Teaching Comparative Government and Politics

Wednesday, September 27, 2006

Why Unions in China's Wal-Marts

The September 23rd issue of The Economist has a good article (pp. 41-42) that describes not an abstract concept, but some of the nuts of bolts of how the political system there worked in the past and how the Party is trying to make it work again. It's not just Wal-Mart that's being unionized in China.

A little solidarity: China's unions

"THE Chinese Communist Party has always been swift to crush independent organisations of workers, but even its own puppet trade unions have had a hard time in recent years. Until recently at least, the burgeoning private sector has eschewed them and so too has its workforce...

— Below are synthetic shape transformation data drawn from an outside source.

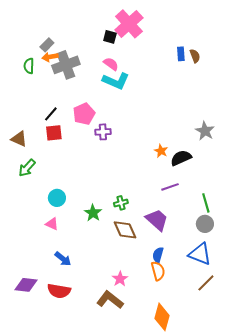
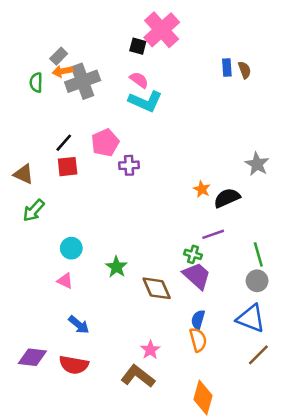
green cross: (121, 203) -> (193, 254), moved, turned 32

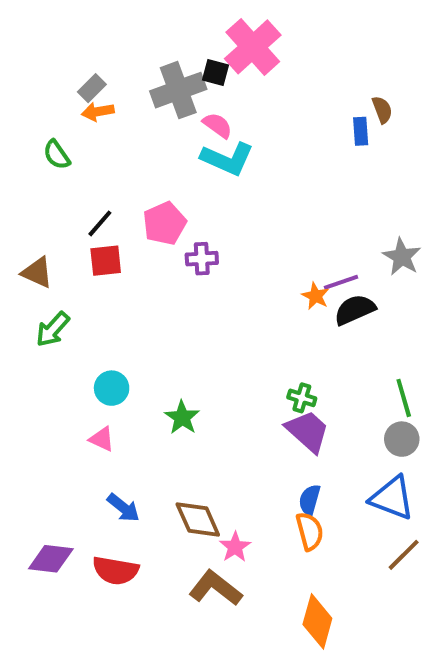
blue rectangle: (227, 67) -> (361, 131), moved
gray cross: (83, 81) -> (178, 90), moved
green semicircle: (36, 82) -> (57, 155), moved, turned -36
purple line: (213, 234) -> (341, 282), moved
brown diamond: (157, 288) -> (198, 519), moved

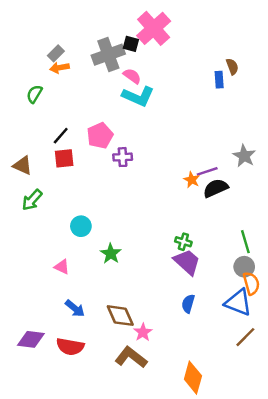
green semicircle: (57, 155) -> (34, 94), turned 66
cyan circle: (112, 388) -> (81, 226), moved
orange semicircle: (310, 531) -> (251, 283), moved

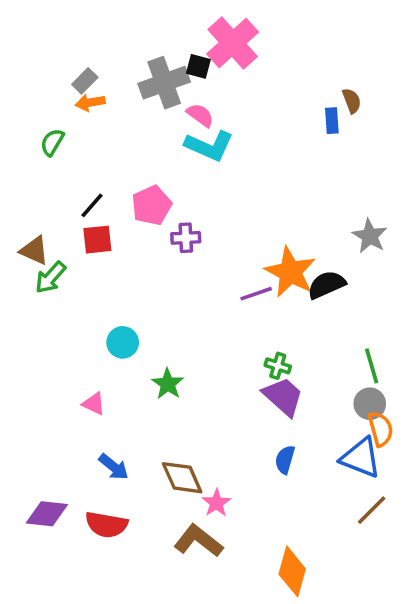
purple line: (207, 171) -> (256, 294), moved
orange star: (192, 180) -> (290, 272), size x2.0
green arrow: (32, 200) -> (51, 277), moved

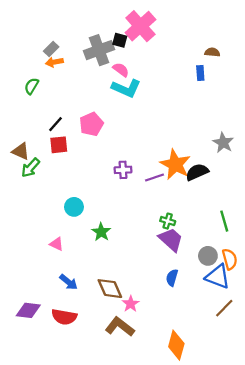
brown semicircle: (352, 101) -> (212, 52), moved, turned -64
purple cross: (186, 238) -> (123, 170), moved
gray circle: (370, 404) -> (208, 256), moved

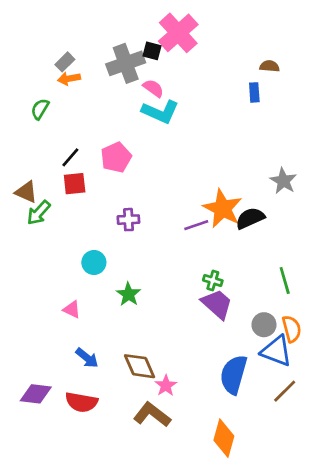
purple cross: (123, 170) -> (128, 220), moved
blue semicircle: (172, 278) -> (234, 374), moved, size x1.8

"Unions in China are controlled by the Communist Party through an umbrella organisation, the All-China Federation of Trade Unions (ACFTU)... Two decades ago, when China's economy was still mostly run by the state, almost all urban workers belonged to trade unions set up in the state-owned enterprises to which they belonged. At best these unions acted as mediators between management and workers rather than as champions of workers' interests. They had little bargaining power—strikes and other forms of collective pressure being effectively banned...

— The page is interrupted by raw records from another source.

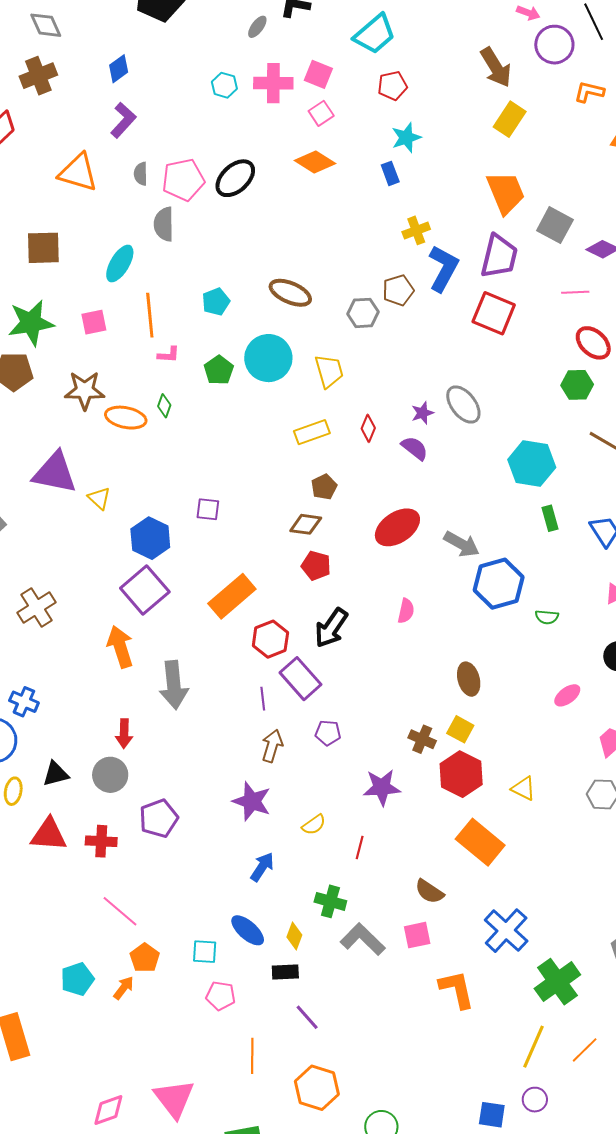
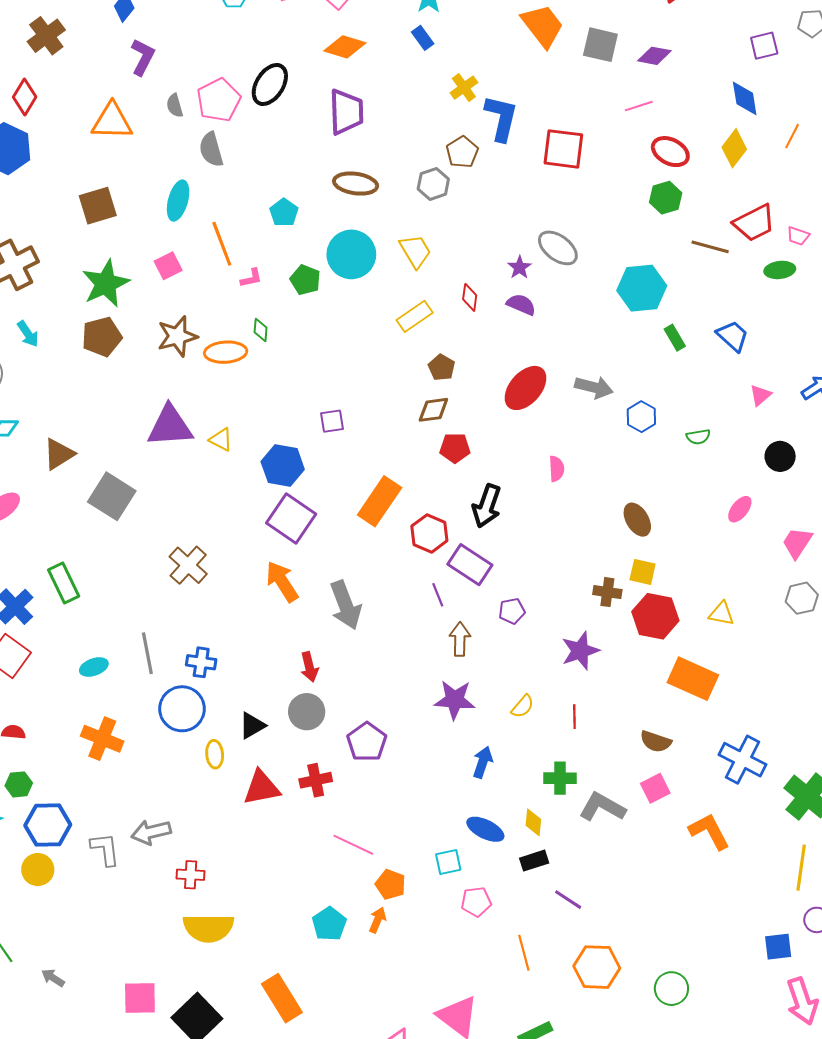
purple trapezoid: (499, 256) -> (346, 112), moved
blue hexagon: (499, 584) -> (641, 417), size x0.6

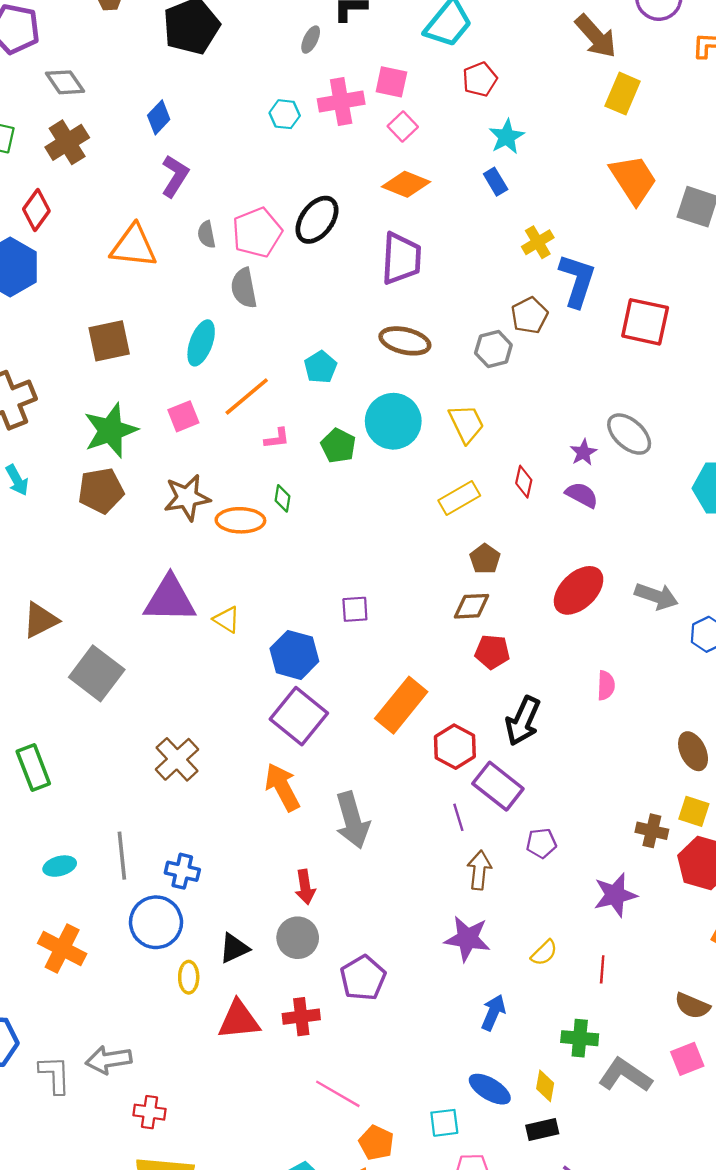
orange line: (222, 244) -> (247, 396), turned 66

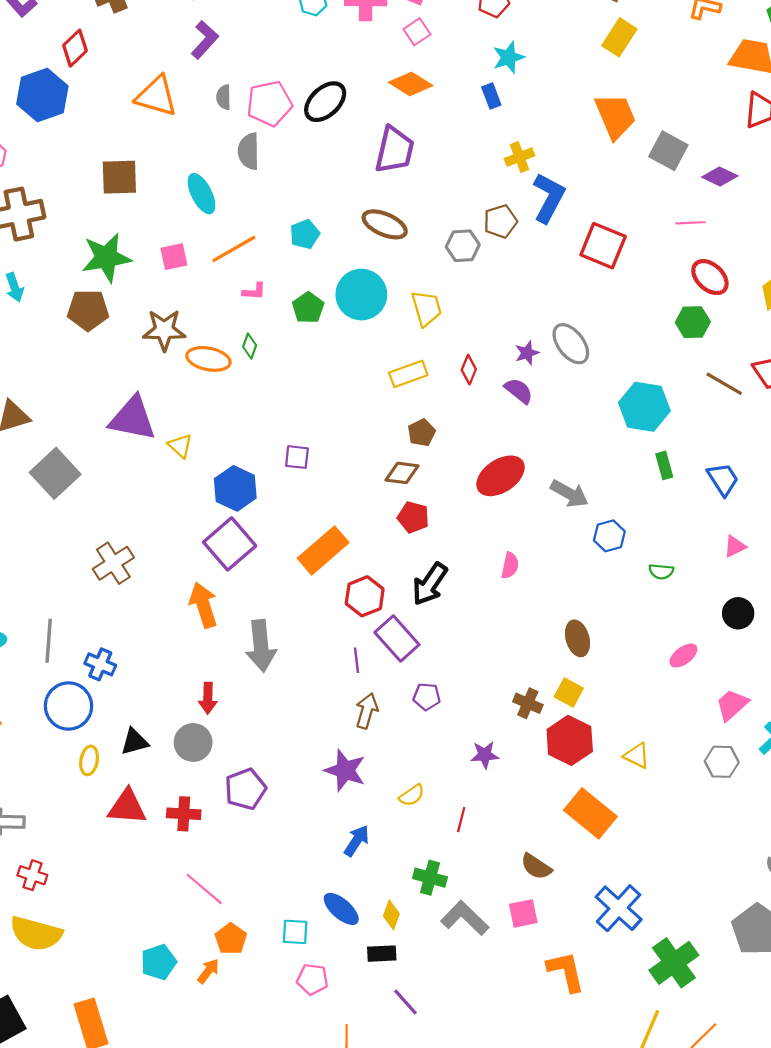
cyan ellipse: (201, 343) -> (202, 194), turned -57
purple star: (615, 895) -> (485, 755), size x0.7

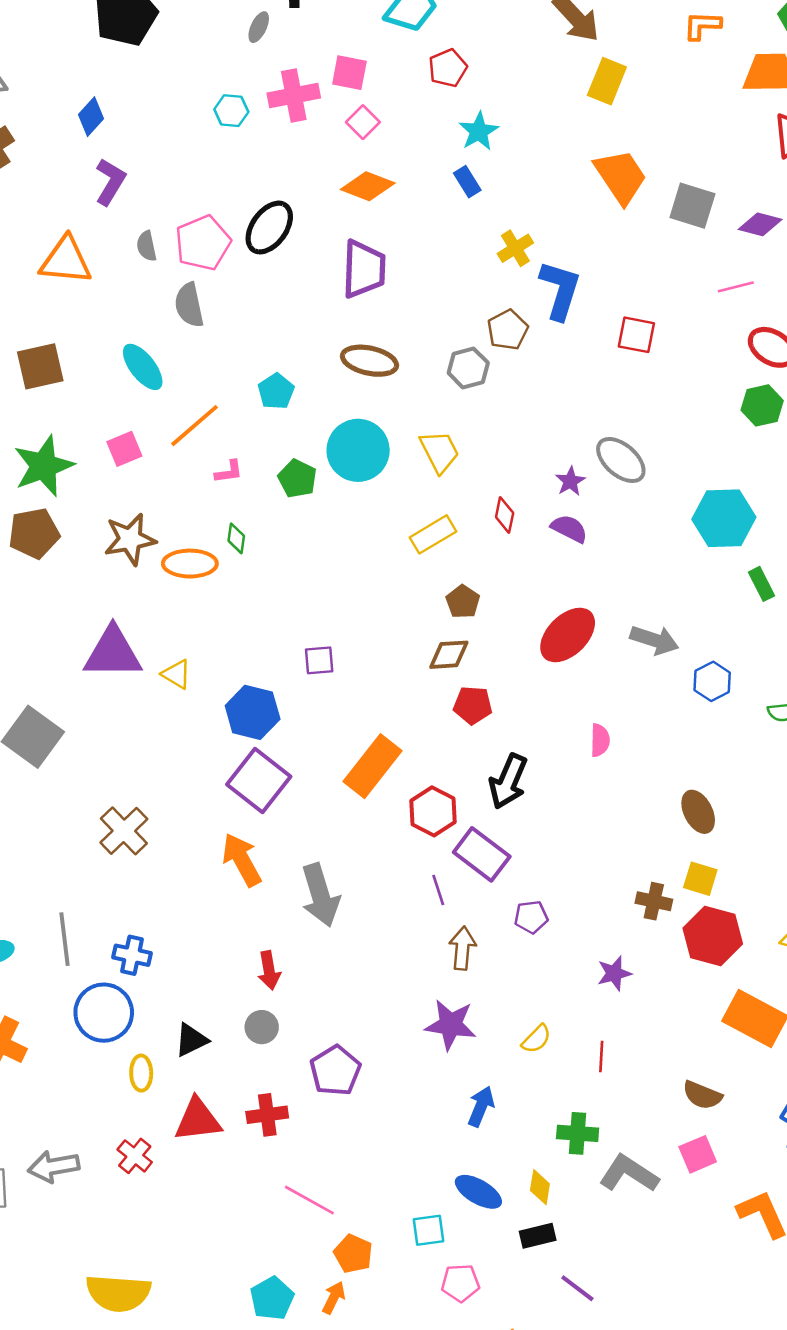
red square: (603, 246) -> (636, 335), size x0.7
gray circle: (193, 742) -> (262, 1027), size x0.7
red cross: (32, 875) -> (135, 1156), moved, turned 32

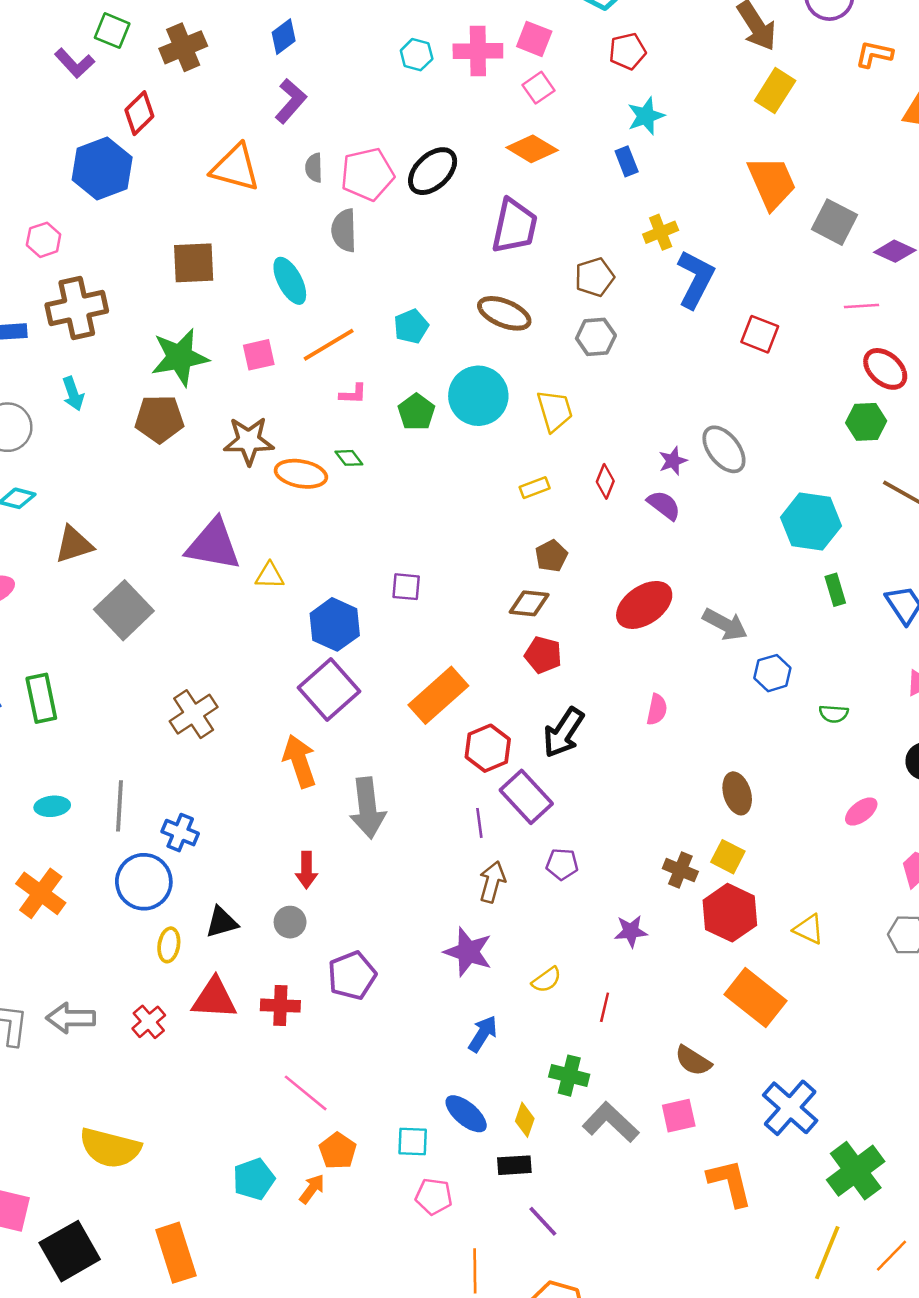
brown pentagon: (508, 330) -> (594, 277), moved
yellow rectangle: (433, 534) -> (535, 488), size x0.7
green diamond: (236, 538) -> (349, 458), turned -56
yellow triangle: (176, 674) -> (270, 576), turned -40

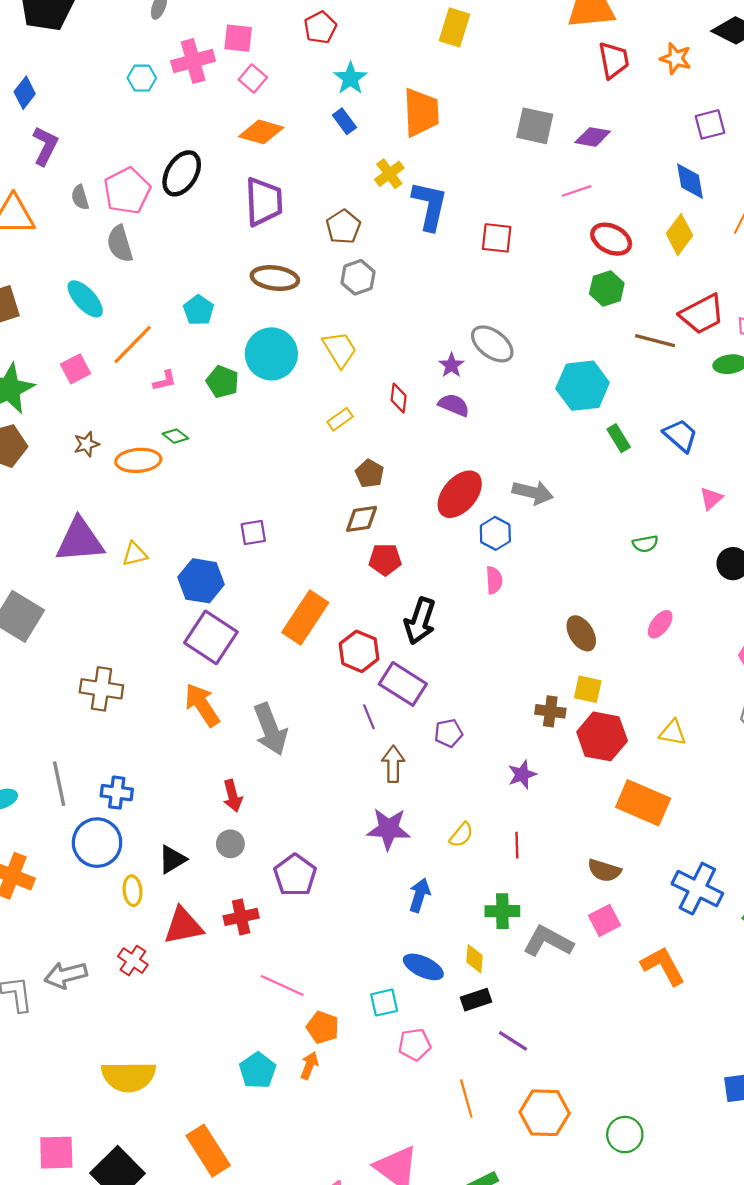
orange trapezoid: (772, 183) -> (421, 112), moved, turned 36
brown star: (249, 441) -> (86, 444), size x0.6
blue hexagon: (772, 673) -> (495, 533), moved
brown cross: (194, 714) -> (101, 689), turned -33
pink ellipse: (861, 812) -> (660, 624), moved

"Since the 1990s the rapid growth of private, including foreign, enterprise and the widespread closure of state-owned firms has gutted unions from the urban workforce. It has also stripped the party of its own network of cells in workplaces...

"This has been a blow to the authorities. For a party used to all-pervasive control, the withering of its grassroots organisations has left it feeling increasingly uneasy... The party wants its unions back in place in order to keep workers off the streets, which, it accepts, sometimes means restraining employers too. Giving government-controlled unions a little bit more muscle, the party feels, helps to deter desperate workers from trying to establish independent unions. The party still shudders at the recollection of Solidarity's growth in Poland in the 1980s...

"Some companies are worried. A new labour-contract law, which may be passed within the next year or so, contains provisions that critics (inside both foreign and Chinese enterprises) say could give unions a greater say in company decision-making...

"However, there is little likelihood that trade unions in China will acquire the clout that some of their counterparts exercise in Western countries. For all its Marxist pretensions, the party is still more interested in business than in the grievances of the proletariat."